Darmkrebs: Forschende finden mögliche Ursache für Chemoresistenz
In großen Mengen lässt das Protein IGF2BP2 Darmkrebs nicht nur stärker wachsen, es macht ihn resistent gegen gängige Chemotherapien. Das hat ein Forschungsteam unter Leitung der Martin-Luther-Universität Halle-Wittenberg (MLU) und der Universität des Saarlandes mit Unterstützung der Wilhelm Sander-Stiftung herausgefunden. Für seine neue Studie im Fachjournal „Molecular Cancer“ analysierte es mehr als 140 Gewebeproben von Darmkrebs-Patient:innen und fand einen Zusammenhang zwischen der Konzentration von IGF2BP2 und den Eigenschaften der Tumoren. Die Erkenntnisse könnten künftig dabei helfen, bessere Diagnoseverfahren und womöglich neuartige Therapien zu entwickeln.
Darmkrebs ist laut Robert Koch-Institut eine der häufigsten Krebserkrankungen in Deutschland. 2019 erkrankten 58.967 Männer und Frauen daran. „In frühen Stadien lässt sich Darmkrebs relativ gut operativ entfernen und ist somit oft heilbar“, sagt die Studienleiterin Prof. Dr. Sonja Keßler vom Institut für Pharmazie der MLU. Bei fortgeschrittener Krankheit ist eine Operation oft nicht mehr möglich. Außerdem entwickeln einige der Tumoren eine Resistenz gegen gängige Chemotherapien, sie sprechen also nicht mehr auf die Behandlung an. „Bisher weiß man noch nicht, wie und warum manche Tumoren diese Resistenz ausbilden. Es gibt bislang auch keine verlässlichen Tests, um das frühzeitig zu erkennen“, so Keßler weiter.

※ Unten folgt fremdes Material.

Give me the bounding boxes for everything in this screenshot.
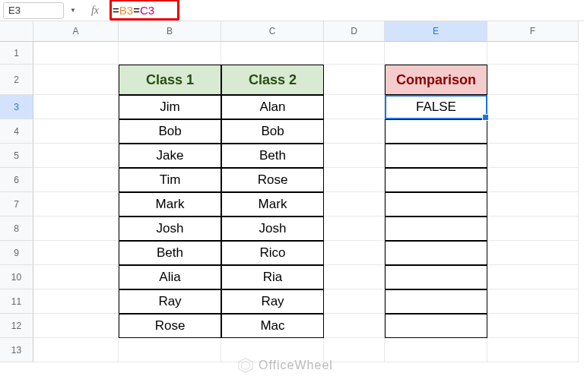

Für die neue Studie untersuchte das Team um die MLU-Pharmazeutin mehr als 140 Gewebeproben von Patient:innen, die an Darmkrebs litten. Ziel war es, Auffälligkeiten in den Proben zu finden, die bei gesunden Menschen nicht vorkommen und die womöglich die unterschiedlichen Eigenschaften erklären könnten. Fündig wurden die Wissenschaftler:innen bei dem Protein IGF2BP2. „Eigentlich handelt es sich dabei um ein Wachstumsprotein, das primär in der Embryonalentwicklung aktiv ist. Man findet es aber auch bei erwachsenen Menschen im Darmgewebe“, sagt die Pharmazeutin und Erst-Autorin der Studie Sandra Kendzia von der MLU. Von dem Protein sei auch bekannt, dass es das Wachstum und den Stoffwechsel von Zellen beeinflusst. Mithilfe umfangreicher Versuche in Zellkulturen und an Mäusen konnte das Team nun zeigen, dass es einen Zusammenhang zwischen der Konzentration des Proteins und den Eigenschaften des Tumors gibt: Ein hoher IGF2BP2-Spiegel führt demnach dazu, dass diese schneller wachsen und gegenüber gängigen Chemotherapeutika resistent sind.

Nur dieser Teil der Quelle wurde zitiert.